6. The parallel computing method of claim 4 or 5, wherein the step of executing the third split policy comprises:

acquiring the resource scheduling information;

acquiring an operation resource index and a secondary splitting index, wherein the operation resource index is used for representing the usage amount of the computing resource, and the secondary splitting index is used for representing the time cost consumed in executing adjustment;

and executing splitting based on the running resource index and the secondary splitting index according to resource scheduling information.

7. The parallel computing method of claim 6, wherein the computing resources comprise a first computing unit that is performing the computation and a second computing unit that is not performing the computation, the first computing unit comprising the plurality of computing units,

the step of performing splitting based on the running resource index and the secondary splitting index according to resource scheduling information includes:

acquiring a calculation unit to be allocated in the second calculation unit based on the operation resource index;

estimating estimated calculation time length according to the data to be processed or the plurality of initial slices, the first calculation unit and the calculation unit to be allocated;

estimating a total run length change based at least on the estimated calculated length and the secondary split indicator; and is also provided with

And executing splitting according to the resource scheduling information based on the total operation time length change.

8. A parallel computing device of distributed data, the device comprising:

a data splitting unit configured to perform data splitting on the data to be processed according to a splitting policy to obtain a plurality of data slices;

a plurality of calculation units configured to perform calculations based on the assigned data slices to obtain slice calculation results; and

an aggregation unit configured to aggregate the slice calculation results,

wherein the first splitting policy is to perform splitting based on the number of data partitions to be allocated per computing unit,

wherein the second split policy is to perform splitting based on the number of data lines each computing unit is to allocate or the total number of the plurality of computing units.
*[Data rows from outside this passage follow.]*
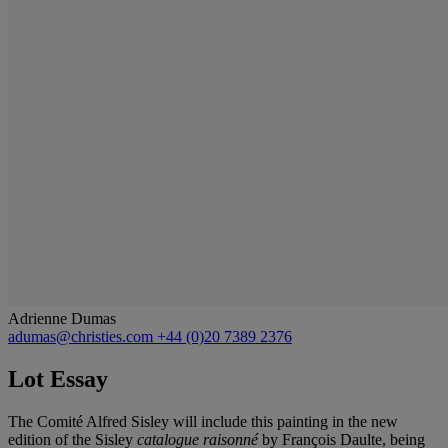
Adrienne Dumas
adumas@christies.com
+44 (0)20 7389 2376
Lot Essay
The Comité Alfred Sisley will include this painting in the new
edition of the Sisley
catalogue raisonné
by François Daulte, being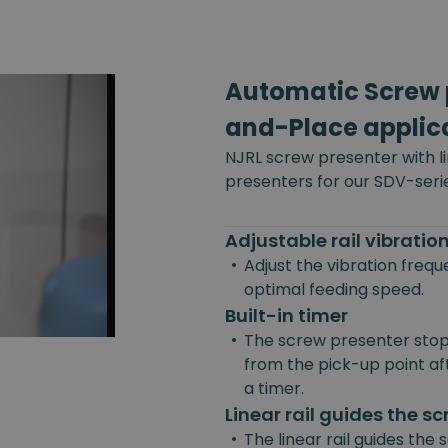
Automatic Screw p
and-Place applic
NJRL screw presenter with l
presenters for our SDV-seri
Adjustable rail vibrati
•
Adjust the vibration freq
optimal feeding speed.
Built-in timer
•
The screw presenter stop
from the pick-up point afte
a timer.
Linear rail guides the s
•
The linear rail guides the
9. A system comprising at least one computing device and at least one storage device storing instructions that, when executed by the at least one computing device, cause the at least one computing device to perform a method of parallel computing of distributed data as claimed in any one of claims 1 to 7.

10. A computer readable storage medium storing instructions which, when executed by at least one computing device, cause the at least one computing device to perform the method of parallel computing of distributed data as claimed in any one of claims 1 to 7.